As he thought about this, he looked out the right side of the airplane. There, a mile or so away and slightly behind them, sat the red Piper. Jesse pored over the chart again. There was an airport called Morman Mesa, fifty or seventy-five miles northeast of Las Vegas. If, when he reached Morman Mesa, the fuel computer and the GPS told him he still didn’t have enough fuel for Las Vegas, he could land there.

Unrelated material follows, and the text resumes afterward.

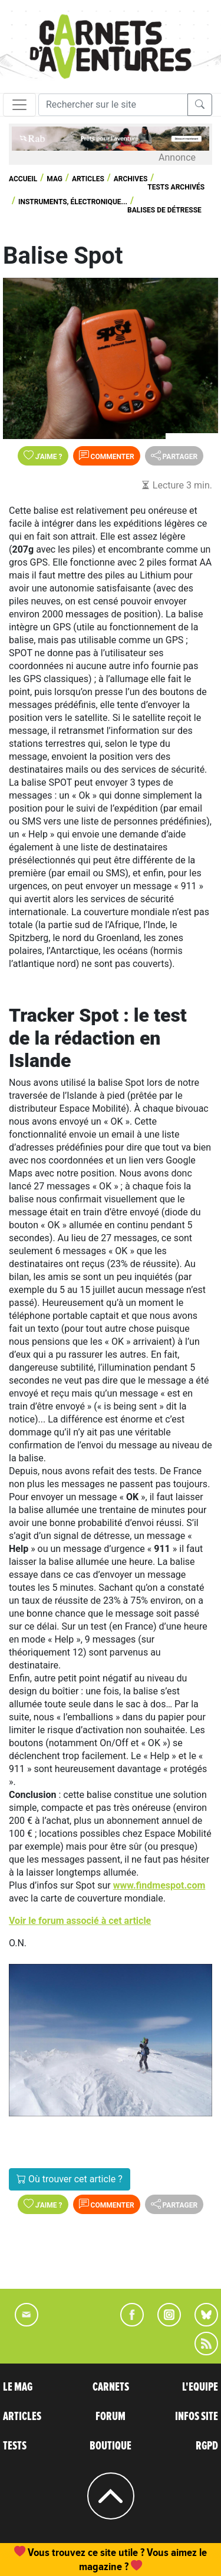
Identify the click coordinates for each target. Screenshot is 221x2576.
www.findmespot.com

But it was a small place, and it could be a dead end for him. He leafed through the airport directory until he found Morman Mesa: there was a two-thousand foot dirt strip there, with fuel by prior arrangement, whatever that meant. Probably, you had to have an appointment with somebody. No rental cars. He did not want to land at Morman Mesa.

Jesse got the aircraft operator’s manual out and read about fuel. The wings held thirty-eight gallons of usable fuel each, for a total of seventy-six. Usable fuel. There were another two gallons on each side that the FAA considered unusable, because it could not be depended upon, especially if the aircraft was maneuvering, as in a landing.

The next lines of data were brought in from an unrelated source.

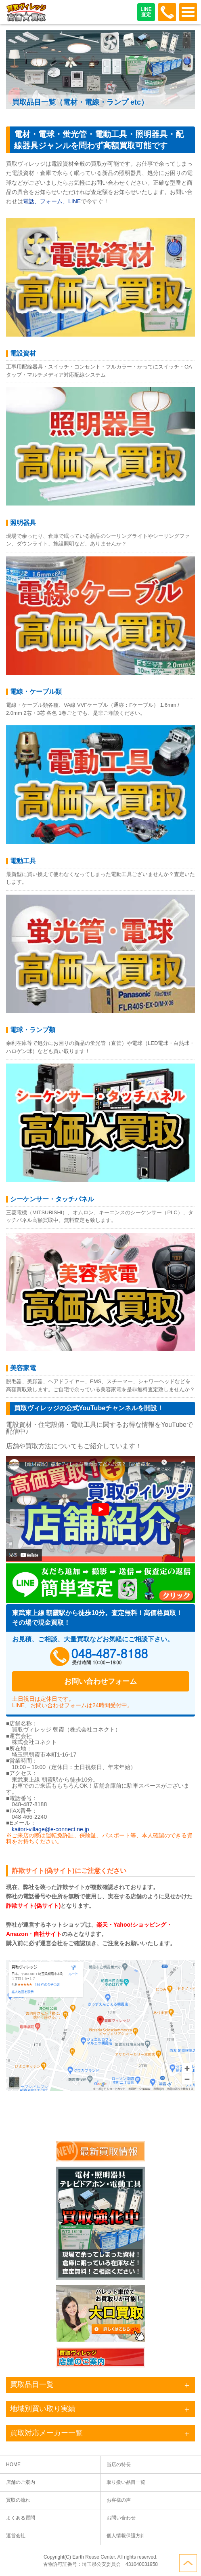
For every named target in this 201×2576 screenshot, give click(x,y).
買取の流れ (18, 2500)
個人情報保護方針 (126, 2535)
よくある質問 (20, 2518)
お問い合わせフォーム (100, 1681)
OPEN (188, 12)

An hour and quarter passed. The red Piper remained a mile off their right wing. Slowly, tentatively, the wind swung to the north. Jesse recalculated the windspeed every five minutes. The Cessna’s ground speed inched up six knots. A comparison of the GPS and the fuel computer showed forty-four minutes of flying time left and forty-two minutes of fuel. Morman Mesa was looming ahead, and if Jesse was going to land there he had to make the decision now. He looked over at the Piper. “You first,” he said.

As if the pilot had heard him, the red airplane began a descent. Jesse laughed aloud. “He doesn’t have the fuel for Las Vegas,” he said to Jenny. “He has to land at a jerkwater airport and try to find somebody to sell him fuel. Once we’re in Vegas, he’d need an army of cops to find us.”

Jesse consulted the GPS and the fuel computer again. Either of them could be wrong, he knew; his first instructor had told him often enough never to rely entirely on electronic equipment. He had made his decision. Sky Harbor, Las Vegas, even if it had to be on unusable fuel.

With thirty minutes of flying time showing on the fuel computer a light began to flash. “Low fuel,” it said, over and over. Jesse couldn’t find a way to turn the thing off.